Ma saison était intense, on n’a pas été épargné. On a été très peu au complet. Notre capitaine (Haukur Pálsson) est arrivé avec du retard à cause de sa qualification pour l’EuroBasket avec l’Islande, ensuite il s'est blessé. Puis il y a eu une suspension de Steve Ho You Fat. Puis d’autres blessures qui s’enchainent. C'était très compliqué dans le sens où on pense qu’on aurait pu faire beaucoup mieux en étant en roue libre. On a très mal commencé, ce qui était à prévoir car on a beaucoup de rookies. Une équipe très jeune, peut-être la plus jeune de l’histoire du championnat ? Forcément les jeunes devaient apprendre le métier et il y avait un temps d’adaptation nécessaire des Américains pour le système de jeu français. La mayonnaise a pris petit à petit. La cohésion du groupe a beaucoup joué, on était sur la même longueur d’ondes. On a persévéré, on a travaillé dur, on est resté soudé en continuant de s’apprécier.  Finalement ça a payé car sur la phase retour on a prouvé qu’on était une équipe qui aurait pu être dans le top 8 ou 5. C'est une année mitigée mais une énorme fierté d’écrire l’histoire avec notre remontée.

Cela fait maintenant trois ans que tu joues en deuxième division française. Que penses-tu de ce championnat ?

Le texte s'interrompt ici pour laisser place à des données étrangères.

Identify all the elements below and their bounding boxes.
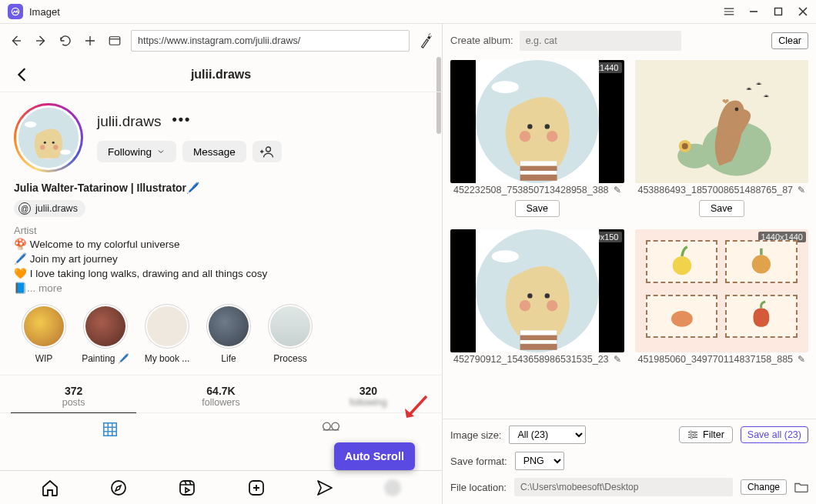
auto-scroll-button[interactable]: Auto Scroll [334,442,415,470]
window-close-icon[interactable] [798,6,808,17]
ig-stats-row: 372 posts 64.7K followers 320 following [0,375,442,413]
svg-rect-2 [109,36,120,45]
svg-point-5 [44,142,46,144]
save-all-label: Save all (23) [747,429,801,440]
save-button[interactable]: Save [515,200,560,217]
home-icon[interactable] [41,479,59,497]
ig-page-header: julii.draws [0,57,442,92]
edit-name-icon[interactable]: ✎ [798,354,805,365]
highlight-item[interactable]: WIP [17,304,71,364]
ig-options-icon[interactable]: ••• [172,112,191,128]
stat-followers[interactable]: 64.7K followers [147,375,294,412]
annotation-arrow-icon [400,393,431,424]
stat-posts[interactable]: 372 posts [0,375,147,412]
stat-number: 64.7K [147,385,294,397]
add-person-icon [260,145,274,158]
hamburger-menu-icon[interactable] [724,6,734,17]
svg-rect-27 [520,161,557,165]
svg-rect-1 [775,8,782,15]
gallery-card[interactable]: 1440x1440 451985060_349770114837158_885 … [635,229,809,365]
highlight-item[interactable]: Life [202,304,256,364]
svg-point-24 [547,131,557,142]
stat-label: followers [147,397,294,408]
chevron-down-icon [156,147,166,156]
ig-story-ring[interactable] [14,103,83,172]
highlight-item[interactable]: Painting 🖊️ [79,304,132,364]
message-button[interactable]: Message [182,141,246,162]
highlight-label: Painting 🖊️ [82,353,129,364]
threads-link-pill[interactable]: @ julii.draws [14,200,85,217]
filter-button[interactable]: Filter [679,426,733,443]
highlight-label: Life [221,353,236,364]
svg-rect-28 [520,171,557,175]
threads-handle: julii.draws [35,203,78,214]
save-all-button[interactable]: Save all (23) [741,426,808,443]
highlight-label: My book ... [145,353,190,364]
change-label: Change [747,482,780,492]
following-button[interactable]: Following [97,141,176,162]
bio-more-link[interactable]: 📘... more [14,282,428,296]
grid-tab-icon[interactable] [102,421,119,438]
svg-text:❤: ❤ [721,97,728,106]
edit-name-icon[interactable]: ✎ [798,185,805,195]
svg-point-40 [520,300,530,311]
stat-number: 372 [0,385,147,397]
thumbnail-filename: 451985060_349770114837158_885 [637,354,793,365]
svg-point-8 [53,145,58,149]
downloader-pane: Create album: Clear 1440x1440 452232508_… [443,23,816,504]
clear-label: Clear [778,35,801,46]
app-logo-icon [8,4,23,19]
reels-tab-icon[interactable] [322,421,340,432]
svg-point-47 [752,255,771,273]
ig-profile-section: julii.draws ••• Following Message [0,92,442,375]
clear-button[interactable]: Clear [771,32,808,49]
gallery-card[interactable]: 1440x1440 ❤ 453886493_1857008651488765_8… [635,60,809,225]
create-icon[interactable] [247,479,266,497]
create-album-input[interactable] [520,31,681,51]
file-location-input[interactable] [514,478,733,496]
svg-rect-17 [180,481,194,495]
image-size-select[interactable]: All (23) [509,426,586,444]
svg-point-9 [25,122,37,128]
save-format-select[interactable]: PNG [515,452,564,470]
nav-forward-icon[interactable] [32,32,49,49]
edit-name-icon[interactable]: ✎ [614,185,621,195]
ig-back-icon[interactable] [14,66,31,83]
svg-point-49 [690,431,692,433]
file-location-label: File location: [450,482,507,493]
message-label: Message [193,146,236,158]
color-picker-icon[interactable] [416,31,435,50]
svg-point-21 [527,124,532,129]
edit-name-icon[interactable]: ✎ [614,354,621,365]
ig-avatar [16,105,81,170]
app-title: Imaget [29,6,60,18]
gallery-card[interactable]: 1440x1440 452232508_753850713428958_388 … [450,60,624,225]
change-location-button[interactable]: Change [741,479,787,495]
nav-back-icon[interactable] [8,32,25,49]
ig-category-label: Artist [14,225,428,236]
explore-icon[interactable] [109,479,128,497]
svg-point-32 [734,108,738,112]
svg-point-46 [672,256,691,275]
window-minimize-icon[interactable] [748,6,759,17]
ig-handle: julii.draws [97,113,161,130]
thumbnail-image [635,229,809,352]
nav-tabs-icon[interactable] [106,32,123,49]
url-input[interactable] [131,30,410,52]
highlight-item[interactable]: Process [263,304,317,364]
sliders-icon [687,430,698,439]
nav-newtab-icon[interactable] [82,32,99,49]
suggest-friends-button[interactable] [252,141,282,162]
window-maximize-icon[interactable] [773,6,784,17]
nav-refresh-icon[interactable] [57,32,74,49]
svg-point-42 [492,250,519,262]
bio-line: 🧡 I love taking long walks, drawing and … [14,267,428,282]
gallery-card[interactable]: 150x150 452790912_1543658986531535_23 ✎ [450,229,624,365]
reels-icon[interactable] [178,479,196,497]
messages-icon[interactable] [316,479,334,497]
highlight-item[interactable]: My book ... [140,304,194,364]
open-folder-icon[interactable] [794,480,808,494]
profile-avatar-icon[interactable] [384,479,401,496]
filter-label: Filter [703,429,724,440]
save-button[interactable]: Save [699,200,744,217]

La Pro B, c’est compliqué car il y a de nombreux matchs qu’on peut aborder différemment et il n’y a pas de domination comme avec Monaco en Pro A par exemple. Le championnat est très dense et homogène. Le jeu est physique et rapide, il vaut mieux avoir un cardio assez solide. Je suis content d’évoluer dans ce championnat qui est très enrichissant quand on sort d’espoir où on est dans un cocon. C’est une bonne passerelle pour s’imposer dans un meilleur niveau après. Il faut être dur dans les contacts pour bien jouer, avec beaucoup de hargne et de vice. Ce n’est pas facile de s’imposer mais j’aime ce challenge.

Comment tu vois ton avenir sur le parquet ? Et en dehors du basketball ?

J’ai envie de progresser petit à petit comme je le fais chaque saison, montrer que la progression n’est pas simplement réservée aux joueurs de 17/18 ans mais que tout au long de sa carrière on peut progresser. Je veux que les gens retiennent ma hargne, ma passion et mon envie. J’aimerais bien retrouver plus tard la Pro A parce que c’est l’élite française et n’importe quel joueur compétiteur a envie de s’y imposer. Toutefois il ne faut pas bruler les étapes, faire ses gammes. Bien-sûr gagner des titres. A côté du basket j’ai pas mal de projets, je me marie dans deux mois déjà. C’est une vraie fierté. Je souhaite ouvrir mon propre business aussi. J’ai 25 ans alors je pense à l’avenir.